Restate word for word the lines in the listing below, starting at the line containing "Caja de 100 unidades" and ending at the line containing "agujas para mejorar", both included; leave out the rest.

RECORDS PROVIDED:

:::::

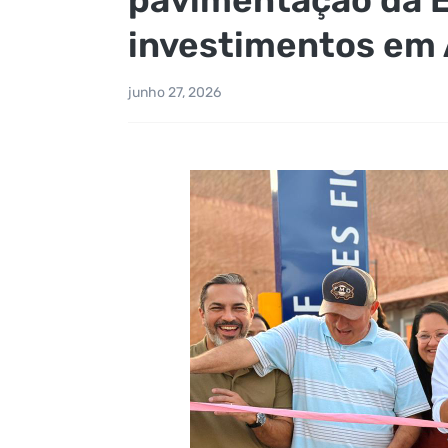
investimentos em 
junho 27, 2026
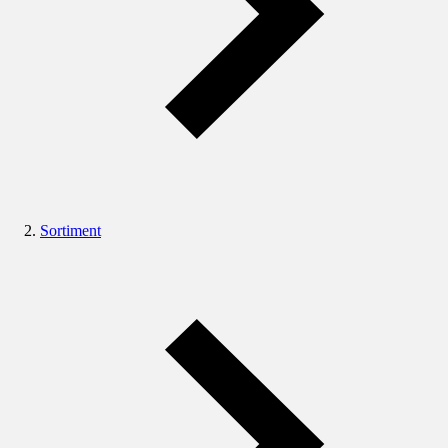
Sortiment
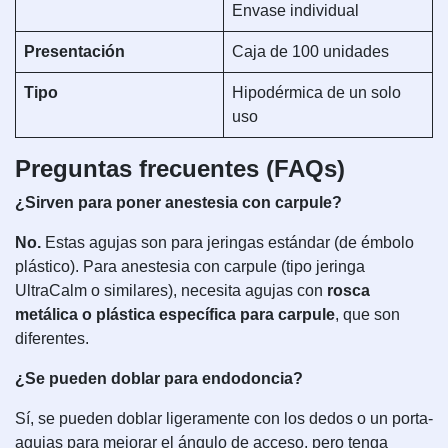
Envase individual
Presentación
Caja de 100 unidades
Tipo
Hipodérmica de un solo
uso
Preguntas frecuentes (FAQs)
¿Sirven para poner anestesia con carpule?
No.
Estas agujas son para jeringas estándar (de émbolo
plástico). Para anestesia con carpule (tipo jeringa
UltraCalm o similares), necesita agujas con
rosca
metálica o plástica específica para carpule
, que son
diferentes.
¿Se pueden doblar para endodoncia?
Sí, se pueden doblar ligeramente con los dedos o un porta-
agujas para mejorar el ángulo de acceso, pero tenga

:::::

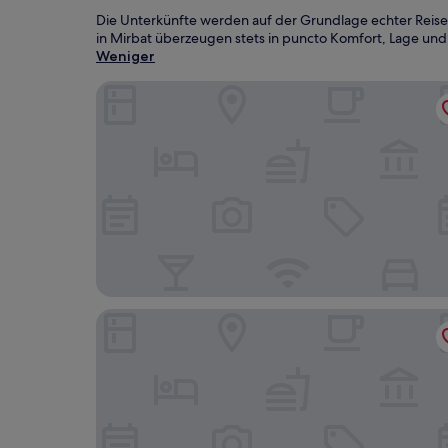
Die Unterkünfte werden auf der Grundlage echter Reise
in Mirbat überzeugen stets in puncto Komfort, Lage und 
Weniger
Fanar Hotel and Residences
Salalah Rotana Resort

:::::

OUTPUT:
Caja de 100 unidades
Tipo
Hipodérmica de un solo
uso
Preguntas frecuentes (FAQs)
¿Sirven para poner anestesia con carpule?
No.
Estas agujas son para jeringas estándar (de émbolo
plástico). Para anestesia con carpule (tipo jeringa
UltraCalm o similares), necesita agujas con
rosca
metálica o plástica específica para carpule
, que son
diferentes.
¿Se pueden doblar para endodoncia?
Sí, se pueden doblar ligeramente con los dedos o un porta-
agujas para mejorar el ángulo de acceso, pero tenga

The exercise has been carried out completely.